File size: 7,858 Bytes

77d5726

---
language:
  - en
license: apache-2.0
tags:
  - pytorch
  - text-generation
  - 1.58bit
  - ternary
  - byte-level
  - mlgru
  - ablation
library_name: pytorch
pipeline_tag: text-generation
model_type: custom
---

# CPU-1 Ablation Study — Ready-to-use Checkpoints (fp32 unpacked)
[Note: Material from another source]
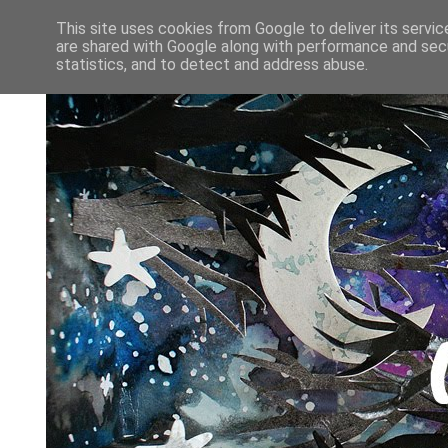
This site uses cookies from Google to deliver its servic
are shared with Google along with performance and secu
statistics, and to detect and address abuse.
Repo:        `Cukinator/cpu1-ablations-final`
Source:      [`Cukinator/cpu1-ablation-checkpoints`](https://huggingface.co/Cukinator/cpu1-ablation-checkpoints) (compact 2-bit, raw training output)
Code:        [github.com/Cukinator/1.58bits](https://github.com/Cukinator/1.58bits)
Dataset:     [`Cukinator/cpu1-ablation-dataset`](https://huggingface.co/datasets/Cukinator/cpu1-ablation-dataset)

Each checkpoint is a standard PyTorch `.pt` file with **float32 weights** —
no unpacking needed. Compatible with `train_ablation.py` from the
[1.58bits repo](https://github.com/Cukinator/1.58bits).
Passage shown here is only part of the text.